Vision-CAIR / MiniGPT4-video

Official code for Goldfish model for long video understanding and MiniGPT4-video for short video understanding
https://vision-cair.github.io/Goldfish_website/
BSD 3-Clause "New" or "Revised" License
540 stars 59 forks source link

Poor performance when using videos from other datasets #33

Open JSHZT opened 2 months ago

JSHZT commented 2 months ago

I used the video from vgg-sound, I used the default question, but I found that the answer from minigpt4-video has nothing to do with the video.

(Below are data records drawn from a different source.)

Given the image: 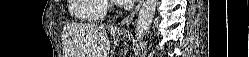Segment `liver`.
<instances>
[{
	"mask_svg": "<svg viewBox=\"0 0 249 57\" xmlns=\"http://www.w3.org/2000/svg\"><path fill=\"white\" fill-rule=\"evenodd\" d=\"M70 57H107L110 41L103 25L72 23L65 27Z\"/></svg>",
	"mask_w": 249,
	"mask_h": 57,
	"instance_id": "liver-1",
	"label": "liver"
}]
</instances>
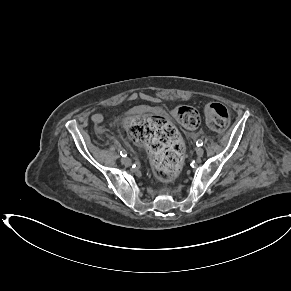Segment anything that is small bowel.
<instances>
[{
  "mask_svg": "<svg viewBox=\"0 0 291 291\" xmlns=\"http://www.w3.org/2000/svg\"><path fill=\"white\" fill-rule=\"evenodd\" d=\"M91 120L96 124H100L103 120V117L99 113H94L91 115Z\"/></svg>",
  "mask_w": 291,
  "mask_h": 291,
  "instance_id": "small-bowel-1",
  "label": "small bowel"
}]
</instances>
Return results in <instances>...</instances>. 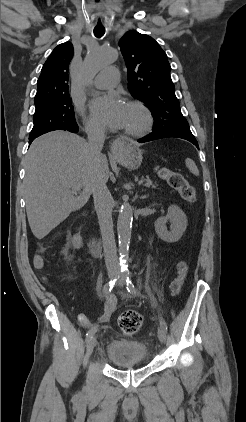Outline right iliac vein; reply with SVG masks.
<instances>
[{
	"mask_svg": "<svg viewBox=\"0 0 246 422\" xmlns=\"http://www.w3.org/2000/svg\"><path fill=\"white\" fill-rule=\"evenodd\" d=\"M109 277H110L111 279H112V278H114V277H115V273H113V272L109 273ZM96 344H97V340H96V338H95V337L91 338V339L88 341V343H87V350H86V355H87V357H89V356L92 354V352H93V350H94V348H95Z\"/></svg>",
	"mask_w": 246,
	"mask_h": 422,
	"instance_id": "63e3f726",
	"label": "right iliac vein"
}]
</instances>
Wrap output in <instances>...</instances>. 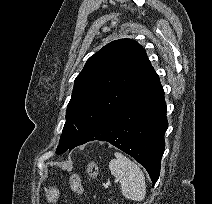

KerolosAtef commented 1 month ago

Thanks for your feedback I discovered a bug related to hallucinations in MiniGPT4-video yesterday. It seems to be connected to the PEFT library. I was initially using PEFT 0.2.0, but after upgrading, the function prepare_model_for_int8_training was deprecated. When I switched to prepare_model_for_kbit_training, a significant increase in hallucinations occurred. Keep this in mind to ensure accurate performance. It solved in the current version

JSHZT commented 1 month ago

I use question:"Please describe the content of the video only in the following format: 'This video describes [video content], where [subject] appears doing [actions] in [setting/scenery].' Do not provide any additional information or explanations." but the result still cannot get the correct video information. The video I input is a video from the vgg_sound dataset, which is 10 seconds long. Are there any other good usage suggestions?